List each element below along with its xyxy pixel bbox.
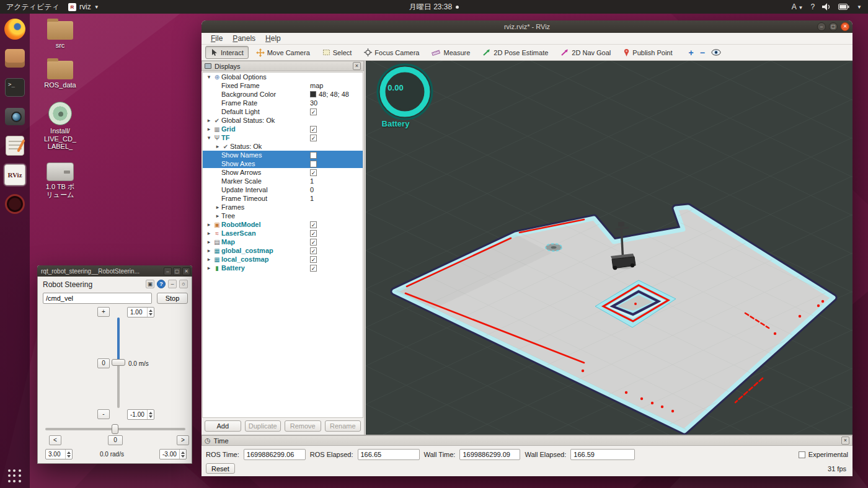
display-row-background-color[interactable]: Background Color48; 48; 48	[203, 90, 363, 99]
expand-arrow-icon[interactable]: ▸	[205, 247, 213, 254]
angular-max-spinner[interactable]: 3.00	[45, 449, 73, 459]
linear-minus-button[interactable]: -	[97, 409, 110, 419]
keyboard-indicator[interactable]: A ▼	[792, 2, 804, 11]
tool-2d-nav-goal[interactable]: 2D Nav Goal	[556, 46, 616, 59]
display-row-value[interactable]: ✓	[308, 220, 363, 229]
menu-help[interactable]: Help	[261, 33, 285, 43]
rqt-titlebar[interactable]: rqt_robot_steering__RobotSteerin... – ▢ …	[37, 265, 192, 277]
tool-select[interactable]: Select	[317, 46, 357, 59]
display-row-show-names[interactable]: Show Names	[203, 151, 363, 159]
display-row-marker-scale[interactable]: Marker Scale1	[203, 177, 363, 185]
add-button[interactable]: Add	[205, 420, 241, 432]
expand-arrow-icon[interactable]: ▸	[205, 221, 213, 228]
spinner-arrows-icon[interactable]	[179, 450, 186, 459]
menu-file[interactable]: File	[206, 33, 227, 43]
linear-min-spinner[interactable]: -1.00	[127, 409, 154, 420]
display-row-value[interactable]: ✓	[308, 133, 363, 142]
rviz-titlebar[interactable]: rviz.rviz* - RViz – ▢ ✕	[202, 20, 852, 33]
displays-panel-header[interactable]: Displays ×	[202, 61, 364, 71]
spinner-arrows-icon[interactable]	[147, 410, 154, 419]
display-row-value[interactable]	[308, 151, 363, 159]
dock-item-firefox[interactable]	[3, 17, 27, 41]
expand-arrow-icon[interactable]: ▾	[205, 135, 213, 141]
linear-max-spinner[interactable]: 1.00	[127, 307, 154, 317]
expand-arrow-icon[interactable]: ▸	[214, 143, 221, 149]
display-row-value[interactable]: 1	[308, 177, 363, 185]
checkbox[interactable]: ✓	[310, 109, 317, 115]
desktop-icon-ros-data[interactable]: ROS_data	[33, 61, 87, 89]
display-row-status-ok[interactable]: ▸✔Status: Ok	[203, 142, 363, 151]
ros-elapsed-input[interactable]	[358, 449, 420, 460]
spinner-arrows-icon[interactable]	[147, 308, 154, 317]
add-tool-button[interactable]: +	[689, 48, 694, 58]
dock-item-rviz[interactable]: RViz	[3, 163, 27, 187]
display-row-value[interactable]: ✓	[308, 237, 363, 246]
spinner-arrows-icon[interactable]	[65, 450, 72, 459]
display-row-value[interactable]: ✓	[308, 107, 363, 116]
eye-icon[interactable]	[711, 49, 721, 56]
dock-item-camera[interactable]	[3, 105, 27, 128]
display-row-battery[interactable]: ▸▮Battery✓	[203, 264, 363, 272]
desktop-icon-install-cd[interactable]: Install/ LIVE_CD_ LABEL_	[33, 102, 87, 151]
display-row-value[interactable]	[308, 159, 363, 168]
expand-arrow-icon[interactable]: ▸	[205, 126, 213, 132]
checkbox[interactable]	[310, 161, 317, 167]
expand-arrow-icon[interactable]: ▸	[205, 230, 213, 236]
tool-measure[interactable]: Measure	[427, 46, 475, 59]
show-applications-button[interactable]	[8, 469, 22, 483]
ros-time-input[interactable]	[244, 449, 306, 460]
linear-plus-button[interactable]: +	[97, 307, 110, 317]
volume-icon[interactable]	[822, 3, 831, 11]
expand-arrow-icon[interactable]: ▸	[205, 265, 213, 271]
tool-move-camera[interactable]: Move Camera	[251, 46, 315, 60]
expand-arrow-icon[interactable]: ▸	[214, 213, 221, 219]
tool-focus-camera[interactable]: Focus Camera	[359, 46, 424, 59]
display-row-frame-rate[interactable]: Frame Rate30	[203, 99, 363, 107]
display-row-value[interactable]: ✓	[308, 125, 363, 133]
desktop-icon-volume[interactable]: 1.0 TB ボ リューム	[33, 162, 87, 198]
help-icon[interactable]: ?	[157, 280, 166, 288]
angular-slider-handle[interactable]	[112, 424, 118, 434]
topic-input[interactable]	[43, 293, 152, 304]
minimize-button[interactable]: –	[817, 22, 826, 31]
wall-time-input[interactable]	[459, 449, 520, 460]
checkbox[interactable]: ✓	[310, 239, 317, 246]
app-menu[interactable]: R rviz ▼	[68, 2, 99, 11]
close-icon[interactable]: ×	[353, 62, 361, 70]
stop-button[interactable]: Stop	[157, 293, 188, 304]
expand-arrow-icon[interactable]: ▾	[205, 74, 213, 80]
minimize-button[interactable]: –	[164, 267, 172, 275]
time-panel-header[interactable]: ◷ Time ×	[202, 435, 852, 446]
display-row-frames[interactable]: ▸Frames	[203, 203, 363, 211]
checkbox[interactable]: ✓	[310, 256, 317, 263]
tool-2d-pose-estimate[interactable]: 2D Pose Estimate	[477, 46, 553, 59]
activities-button[interactable]: アクティビティ	[6, 2, 60, 12]
desktop-icon-src[interactable]: src	[33, 21, 87, 50]
float-icon[interactable]: ○	[179, 280, 188, 288]
display-row-value[interactable]: 0	[308, 185, 363, 194]
display-row-global-costmap[interactable]: ▸▦global_costmap✓	[203, 246, 363, 255]
display-row-laserscan[interactable]: ▸≈LaserScan✓	[203, 229, 363, 237]
linear-slider-handle[interactable]	[112, 359, 125, 366]
display-row-tree[interactable]: ▸Tree	[203, 211, 363, 220]
expand-arrow-icon[interactable]: ▸	[205, 256, 213, 262]
dock-item-text-editor[interactable]	[3, 134, 27, 157]
menu-panels[interactable]: Panels	[228, 33, 260, 43]
battery-status-icon[interactable]	[838, 4, 849, 10]
display-row-value[interactable]: ✓	[308, 168, 363, 177]
close-icon[interactable]: ×	[841, 437, 849, 445]
reset-button[interactable]: Reset	[206, 463, 235, 474]
display-row-local-costmap[interactable]: ▸▦local_costmap✓	[203, 255, 363, 264]
tool-interact[interactable]: Interact	[205, 46, 249, 59]
maximize-button[interactable]: ▢	[173, 267, 181, 275]
display-row-fixed-frame[interactable]: Fixed Framemap	[203, 81, 363, 90]
dock-item-media[interactable]	[3, 192, 27, 216]
3d-viewport[interactable]: 0.00 Battery	[366, 61, 852, 435]
display-row-value[interactable]: 1	[308, 194, 363, 203]
display-row-show-arrows[interactable]: Show Arrows✓	[203, 168, 363, 177]
dock-item-terminal[interactable]: >_	[3, 76, 27, 99]
display-row-update-interval[interactable]: Update Interval0	[203, 185, 363, 194]
checkbox[interactable]	[310, 152, 317, 159]
checkbox[interactable]: ✓	[310, 135, 317, 141]
display-row-value[interactable]: 30	[308, 99, 363, 107]
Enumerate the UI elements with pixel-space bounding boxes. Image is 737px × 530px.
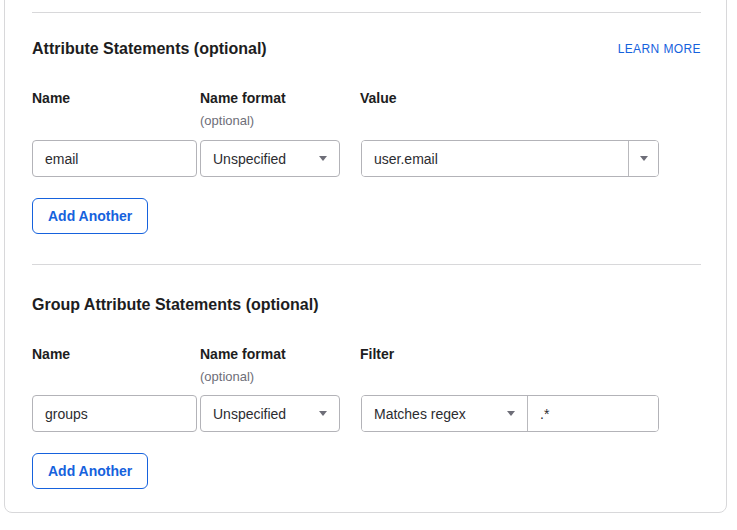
- - - - - - -
Description of the task:
Word for word, restate the whole listing and drop the images.

Your response:
List each element below along with its xyxy pixel bbox.
display-row-background-color[interactable]: Background Color48; 48; 48	[203, 90, 363, 99]
expand-arrow-icon[interactable]: ▸	[205, 247, 213, 254]
angular-max-spinner[interactable]: 3.00	[45, 449, 73, 459]
linear-minus-button[interactable]: -	[97, 409, 110, 419]
keyboard-indicator[interactable]: A ▼	[792, 2, 804, 11]
tool-2d-nav-goal[interactable]: 2D Nav Goal	[556, 46, 616, 59]
display-row-value[interactable]: ✓	[308, 220, 363, 229]
menu-help[interactable]: Help	[261, 33, 285, 43]
rqt-titlebar[interactable]: rqt_robot_steering__RobotSteerin... – ▢ …	[37, 265, 192, 277]
tool-select[interactable]: Select	[317, 46, 357, 59]
display-row-show-names[interactable]: Show Names	[203, 151, 363, 159]
display-row-marker-scale[interactable]: Marker Scale1	[203, 177, 363, 185]
add-button[interactable]: Add	[205, 420, 241, 432]
expand-arrow-icon[interactable]: ▸	[205, 221, 213, 228]
spinner-arrows-icon[interactable]	[179, 450, 186, 459]
menu-file[interactable]: File	[206, 33, 227, 43]
linear-min-spinner[interactable]: -1.00	[127, 409, 154, 420]
display-row-value[interactable]: ✓	[308, 133, 363, 142]
rviz-titlebar[interactable]: rviz.rviz* - RViz – ▢ ✕	[202, 20, 852, 33]
displays-panel-header[interactable]: Displays ×	[202, 61, 364, 71]
spinner-arrows-icon[interactable]	[147, 410, 154, 419]
display-row-value[interactable]	[308, 151, 363, 159]
dock-item-firefox[interactable]	[3, 17, 27, 41]
expand-arrow-icon[interactable]: ▾	[205, 135, 213, 141]
linear-max-spinner[interactable]: 1.00	[127, 307, 154, 317]
expand-arrow-icon[interactable]: ▸	[214, 143, 221, 149]
display-row-value[interactable]: 1	[308, 177, 363, 185]
checkbox[interactable]: ✓	[310, 109, 317, 115]
desktop-icon-ros-data[interactable]: ROS_data	[33, 61, 87, 89]
display-row-status-ok[interactable]: ▸✔Status: Ok	[203, 142, 363, 151]
ros-elapsed-input[interactable]	[358, 449, 420, 460]
spinner-arrows-icon[interactable]	[147, 308, 154, 317]
add-tool-button[interactable]: +	[689, 48, 694, 58]
dock-item-rviz[interactable]: RViz	[3, 163, 27, 187]
display-row-value[interactable]: ✓	[308, 237, 363, 246]
spinner-arrows-icon[interactable]	[65, 450, 72, 459]
display-row-value[interactable]: ✓	[308, 107, 363, 116]
eye-icon[interactable]	[711, 49, 721, 56]
dock-item-camera[interactable]	[3, 105, 27, 128]
display-row-battery[interactable]: ▸▮Battery✓	[203, 264, 363, 272]
desktop-icon-install-cd[interactable]: Install/ LIVE_CD_ LABEL_	[33, 102, 87, 151]
display-row-value[interactable]	[308, 159, 363, 168]
expand-arrow-icon[interactable]: ▸	[205, 126, 213, 132]
checkbox[interactable]	[310, 161, 317, 167]
expand-arrow-icon[interactable]: ▸	[205, 230, 213, 236]
tool-measure[interactable]: Measure	[427, 46, 475, 59]
show-applications-button[interactable]	[8, 469, 22, 483]
ros-time-input[interactable]	[244, 449, 306, 460]
linear-plus-button[interactable]: +	[97, 307, 110, 317]
volume-icon[interactable]	[822, 3, 831, 11]
expand-arrow-icon[interactable]: ▸	[205, 265, 213, 271]
tool-move-camera[interactable]: Move Camera	[251, 46, 315, 60]
expand-arrow-icon[interactable]: ▸	[214, 213, 221, 219]
tool-focus-camera[interactable]: Focus Camera	[359, 46, 424, 59]
display-row-frame-rate[interactable]: Frame Rate30	[203, 99, 363, 107]
display-row-value[interactable]: ✓	[308, 125, 363, 133]
desktop-icon-volume[interactable]: 1.0 TB ボ リューム	[33, 162, 87, 198]
help-icon[interactable]: ?	[157, 280, 166, 288]
angular-slider-handle[interactable]	[112, 424, 118, 434]
topic-input[interactable]	[43, 293, 152, 304]
minimize-button[interactable]: –	[817, 22, 826, 31]
wall-time-input[interactable]	[459, 449, 520, 460]
checkbox[interactable]: ✓	[310, 239, 317, 246]
app-menu[interactable]: R rviz ▼	[68, 2, 99, 11]
close-icon[interactable]: ×	[353, 62, 361, 70]
stop-button[interactable]: Stop	[157, 293, 188, 304]
expand-arrow-icon[interactable]: ▾	[205, 74, 213, 80]
minimize-button[interactable]: –	[164, 267, 172, 275]
time-panel-header[interactable]: ◷ Time ×	[202, 435, 852, 446]
display-row-frames[interactable]: ▸Frames	[203, 203, 363, 211]
checkbox[interactable]: ✓	[310, 256, 317, 263]
tool-2d-pose-estimate[interactable]: 2D Pose Estimate	[477, 46, 553, 59]
activities-button[interactable]: アクティビティ	[6, 2, 60, 12]
desktop-icon-src[interactable]: src	[33, 21, 87, 50]
float-icon[interactable]: ○	[179, 280, 188, 288]
display-row-value[interactable]: 0	[308, 185, 363, 194]
display-row-global-costmap[interactable]: ▸▦global_costmap✓	[203, 246, 363, 255]
display-row-laserscan[interactable]: ▸≈LaserScan✓	[203, 229, 363, 237]
linear-slider-handle[interactable]	[112, 359, 125, 366]
display-row-tree[interactable]: ▸Tree	[203, 211, 363, 220]
expand-arrow-icon[interactable]: ▸	[205, 256, 213, 262]
dock-item-text-editor[interactable]	[3, 134, 27, 157]
menu-panels[interactable]: Panels	[228, 33, 260, 43]
battery-status-icon[interactable]	[838, 4, 849, 10]
display-row-value[interactable]: ✓	[308, 168, 363, 177]
close-icon[interactable]: ×	[841, 437, 849, 445]
reset-button[interactable]: Reset	[206, 463, 235, 474]
display-row-local-costmap[interactable]: ▸▦local_costmap✓	[203, 255, 363, 264]
tool-interact[interactable]: Interact	[205, 46, 249, 59]
maximize-button[interactable]: ▢	[173, 267, 181, 275]
display-row-fixed-frame[interactable]: Fixed Framemap	[203, 81, 363, 90]
dock-item-media[interactable]	[3, 192, 27, 216]
3d-viewport[interactable]: 0.00 Battery	[366, 61, 852, 435]
display-row-value[interactable]: 1	[308, 194, 363, 203]
display-row-show-arrows[interactable]: Show Arrows✓	[203, 168, 363, 177]
dock-item-terminal[interactable]: >_	[3, 76, 27, 99]
display-row-update-interval[interactable]: Update Interval0	[203, 185, 363, 194]
checkbox[interactable]	[310, 152, 317, 159]
checkbox[interactable]: ✓	[310, 135, 317, 141]
display-row-value[interactable]: 30	[308, 99, 363, 107]
Enumerate the UI elements with pixel-space bounding boxes. Image is 737px × 530px.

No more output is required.